More than 70 years later, historian Anthony Pitch petitioned the U.S. District Court in Macon, Georgia, to unseal the transcripts, and Judge Marc Treadwell agreed in 2017.
The Justice Department appealed the ruling, and the U.S. Court of Appeals for the Eleventh Circuit affirmed Treadwell's decision Monday. Government lawyers argued he abused his discretion by basing his decision solely on the historical significance of the lynching, which drew the attention of President Harry Truman and is considered a precursor to the civil rights movement.
Circuit Judges Charles Wilson and Adalberto Jordan deferred to Treadwell because the lynching provided sufficient “exceptional circumstances” to override typical grand jury secrecy.

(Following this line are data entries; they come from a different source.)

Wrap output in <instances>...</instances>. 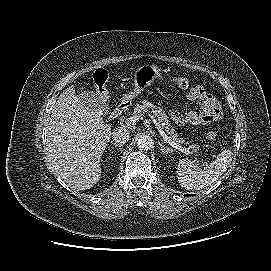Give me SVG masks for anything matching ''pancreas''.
Segmentation results:
<instances>
[{"mask_svg": "<svg viewBox=\"0 0 271 271\" xmlns=\"http://www.w3.org/2000/svg\"><path fill=\"white\" fill-rule=\"evenodd\" d=\"M151 110L154 117L157 118L158 122L160 123L162 129L169 134L170 138L173 141L183 143L184 141L181 138H178V135L175 133L173 128H170V121L166 113L158 106L154 105L153 103L149 102L148 100H143L141 104H137L134 108V113H138L140 115L148 112Z\"/></svg>", "mask_w": 271, "mask_h": 271, "instance_id": "pancreas-1", "label": "pancreas"}]
</instances>
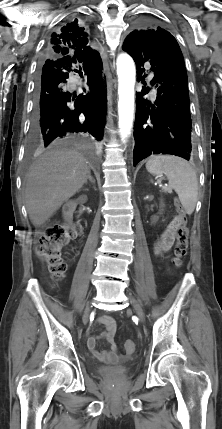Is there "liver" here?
I'll use <instances>...</instances> for the list:
<instances>
[{"label": "liver", "instance_id": "liver-1", "mask_svg": "<svg viewBox=\"0 0 222 429\" xmlns=\"http://www.w3.org/2000/svg\"><path fill=\"white\" fill-rule=\"evenodd\" d=\"M86 158L75 150L50 149L30 166L25 178V203L35 227L43 225L87 181Z\"/></svg>", "mask_w": 222, "mask_h": 429}]
</instances>
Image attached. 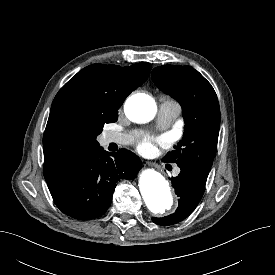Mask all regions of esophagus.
Returning <instances> with one entry per match:
<instances>
[{"mask_svg":"<svg viewBox=\"0 0 275 275\" xmlns=\"http://www.w3.org/2000/svg\"><path fill=\"white\" fill-rule=\"evenodd\" d=\"M149 165H151V166H154L155 164L154 163H148Z\"/></svg>","mask_w":275,"mask_h":275,"instance_id":"1","label":"esophagus"}]
</instances>
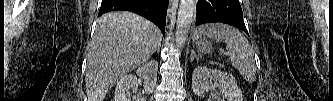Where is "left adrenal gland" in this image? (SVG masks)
Wrapping results in <instances>:
<instances>
[{
  "mask_svg": "<svg viewBox=\"0 0 333 101\" xmlns=\"http://www.w3.org/2000/svg\"><path fill=\"white\" fill-rule=\"evenodd\" d=\"M194 59H196L197 61H199V58H198L197 55L195 54V51L192 49V50H191V59H190V62H193Z\"/></svg>",
  "mask_w": 333,
  "mask_h": 101,
  "instance_id": "1",
  "label": "left adrenal gland"
}]
</instances>
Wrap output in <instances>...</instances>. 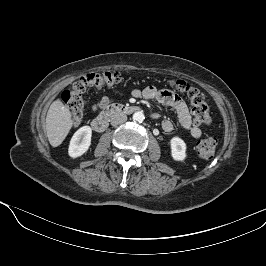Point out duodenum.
Here are the masks:
<instances>
[{
  "label": "duodenum",
  "mask_w": 266,
  "mask_h": 266,
  "mask_svg": "<svg viewBox=\"0 0 266 266\" xmlns=\"http://www.w3.org/2000/svg\"><path fill=\"white\" fill-rule=\"evenodd\" d=\"M139 108L134 105H124L112 103L104 107L101 113L92 120V128L97 132H103L109 125L110 119L118 114H132L137 112Z\"/></svg>",
  "instance_id": "obj_1"
}]
</instances>
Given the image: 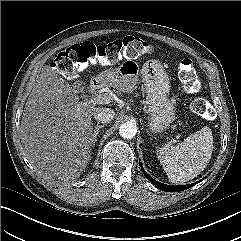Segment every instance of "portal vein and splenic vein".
<instances>
[{"label":"portal vein and splenic vein","instance_id":"1","mask_svg":"<svg viewBox=\"0 0 241 241\" xmlns=\"http://www.w3.org/2000/svg\"><path fill=\"white\" fill-rule=\"evenodd\" d=\"M113 100V96L110 93L99 94L91 99V102L98 104H109Z\"/></svg>","mask_w":241,"mask_h":241}]
</instances>
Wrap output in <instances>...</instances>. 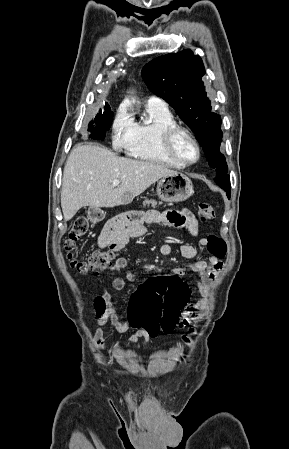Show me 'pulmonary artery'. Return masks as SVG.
Here are the masks:
<instances>
[{"instance_id": "obj_1", "label": "pulmonary artery", "mask_w": 289, "mask_h": 449, "mask_svg": "<svg viewBox=\"0 0 289 449\" xmlns=\"http://www.w3.org/2000/svg\"><path fill=\"white\" fill-rule=\"evenodd\" d=\"M147 105L155 106V107H167L166 102L163 99L156 97V96H150L147 99Z\"/></svg>"}]
</instances>
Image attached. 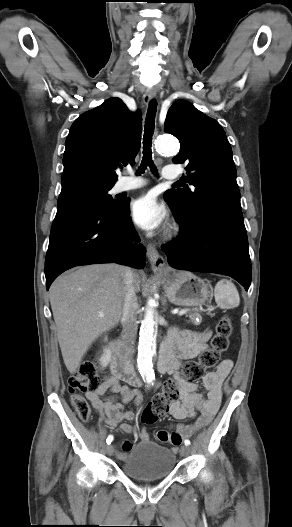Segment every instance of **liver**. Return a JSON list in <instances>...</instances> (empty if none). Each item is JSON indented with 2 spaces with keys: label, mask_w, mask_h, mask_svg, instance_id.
Returning a JSON list of instances; mask_svg holds the SVG:
<instances>
[{
  "label": "liver",
  "mask_w": 292,
  "mask_h": 527,
  "mask_svg": "<svg viewBox=\"0 0 292 527\" xmlns=\"http://www.w3.org/2000/svg\"><path fill=\"white\" fill-rule=\"evenodd\" d=\"M124 273L125 268L118 264H96L79 267L52 283L50 304L63 360L70 373L76 372L93 341L119 323ZM134 285L139 291L137 272Z\"/></svg>",
  "instance_id": "6515ba94"
}]
</instances>
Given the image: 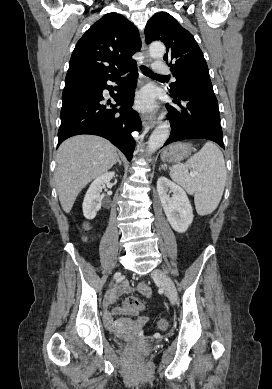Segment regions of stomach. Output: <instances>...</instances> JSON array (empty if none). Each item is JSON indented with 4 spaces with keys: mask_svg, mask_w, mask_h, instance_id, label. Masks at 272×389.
Listing matches in <instances>:
<instances>
[{
    "mask_svg": "<svg viewBox=\"0 0 272 389\" xmlns=\"http://www.w3.org/2000/svg\"><path fill=\"white\" fill-rule=\"evenodd\" d=\"M192 149L188 143H174L162 151L161 158L168 162H179L186 159L191 154Z\"/></svg>",
    "mask_w": 272,
    "mask_h": 389,
    "instance_id": "1",
    "label": "stomach"
}]
</instances>
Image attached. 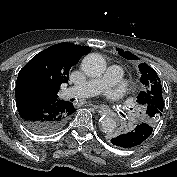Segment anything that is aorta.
<instances>
[{"label":"aorta","mask_w":177,"mask_h":177,"mask_svg":"<svg viewBox=\"0 0 177 177\" xmlns=\"http://www.w3.org/2000/svg\"><path fill=\"white\" fill-rule=\"evenodd\" d=\"M84 73L91 77L102 75L106 70V61L98 53H90L84 57L81 63ZM101 129L105 133H112L116 129V121L111 116L101 118Z\"/></svg>","instance_id":"aorta-1"}]
</instances>
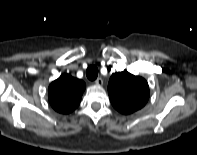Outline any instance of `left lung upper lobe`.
Masks as SVG:
<instances>
[{
    "instance_id": "obj_1",
    "label": "left lung upper lobe",
    "mask_w": 197,
    "mask_h": 155,
    "mask_svg": "<svg viewBox=\"0 0 197 155\" xmlns=\"http://www.w3.org/2000/svg\"><path fill=\"white\" fill-rule=\"evenodd\" d=\"M108 93L113 107L123 114H130L141 109L150 95L147 81L126 70L111 76Z\"/></svg>"
}]
</instances>
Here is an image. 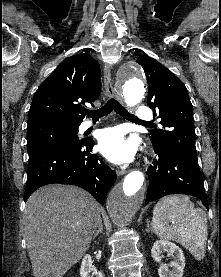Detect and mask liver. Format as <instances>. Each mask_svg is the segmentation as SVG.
Segmentation results:
<instances>
[{"instance_id":"6515ba94","label":"liver","mask_w":221,"mask_h":277,"mask_svg":"<svg viewBox=\"0 0 221 277\" xmlns=\"http://www.w3.org/2000/svg\"><path fill=\"white\" fill-rule=\"evenodd\" d=\"M101 207L85 190L49 185L27 200L23 215L34 277H63L88 250Z\"/></svg>"}]
</instances>
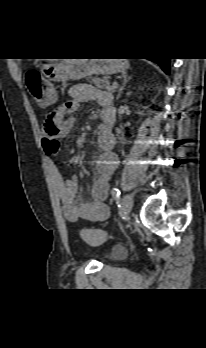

Writing for the majority, Wilson said the case's significance in the civil rights movement and the passage of more than 70 years, among other factors, meant it served as a historically significant exception to keeping the transcripts secret.
“There is no indication that any witnesses, suspects, or their immediate family members are alive to be intimidated, persecuted, or arrested,” said Wilson, the only black judge on the 11th Circuit.
Visiting Senior Judge James L. Graham of the Southern District of Ohio, sitting by designation, dissented, writing, “I believe that judges should not be so bold as to grant themselves the authority to decide that the historical significance exception should exist and what the criteria should be.”
He said the descendants of suspects or witnesses could suffer from the release of the transcript.
“I am unable to dismiss the reputational harm that could occur to a living person if the grand jury transcripts reveal that their parent or grandparent was a suspect, a witness who equivocated or was uncooperative, a member of the grand jury which refused to indict, or a person whose name was identified as a Klan member,” Graham wrote.
Jordan concurred specially, noting he would have reached a different decision in 1984 when the circuit set out the “exceptional circumstances” standard for unsealing grand jury records. He pointed out federal judges rejected an effort by U.S. Attorney General Eric Holder in 2011 to change grand jury secrecy rules that would have established unsealing procedures.
Bradley Hinshelwood of the Justice Department's civil division in Washington argued for the government. A spokesman said the department declined to comment.
Joseph J. Bell of Rockaway, New Jersey's Bell & Shivas represented Pitch, the historian seeking the records. He said they were “ecstatic,” noting Pitch first sought the records in 2014.
Bell called the ruling “another brick in the emerging wall of justice.”
Bell took the case after meeting Pitch when Bell was joining the U.S. Supreme Court bar.